In interviews as they left their polling places, Michigan voters expressed a notable lack of enthusiasm about their choices. Just 45 percent said they strongly favored the candidate they voted for, while 38 percent expressed reservations and 15 percent said they made the choice they did because they disliked the alternatives.
The lengthening GOP nomination struggle has coincided with a rise in Democratic President Barack Obama’s prospects for a new term. A survey released during the day showed consumer confidence at the highest level in a year, and other polls show an increase in Americans saying they believe the country is on the right track.

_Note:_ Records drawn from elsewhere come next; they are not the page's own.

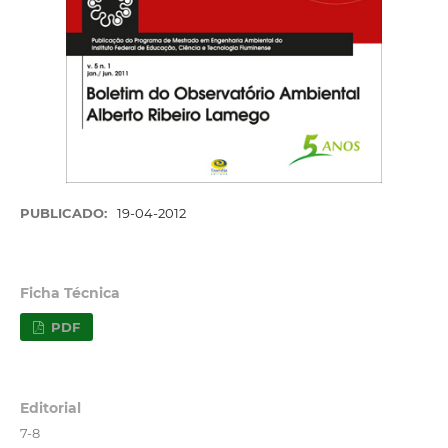
PUBLICADO:
19-04-2012
Ficha Técnica
PDF
Editorial
7-8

Along with the improving economy, the long and increasingly harsh campaign, in which Gingrich and Santorum have challenged Romney as insufficiently conservative, has prompted some officials to express concern about the party’s chances of defeating Obama in the fall.
Exit polling showed a plurality of Republican voters in both Michigan and Arizona saying the most important factor to them in the primaries was that a candidate be able to beat Obama in November. Romney won that group in Michigan, where it mattered most, and also prevailed among voters in the state who said experience was the quality that mattered most.
Santorum ran particularly well among voters who cited a desire for strong conservatism or strong moral character.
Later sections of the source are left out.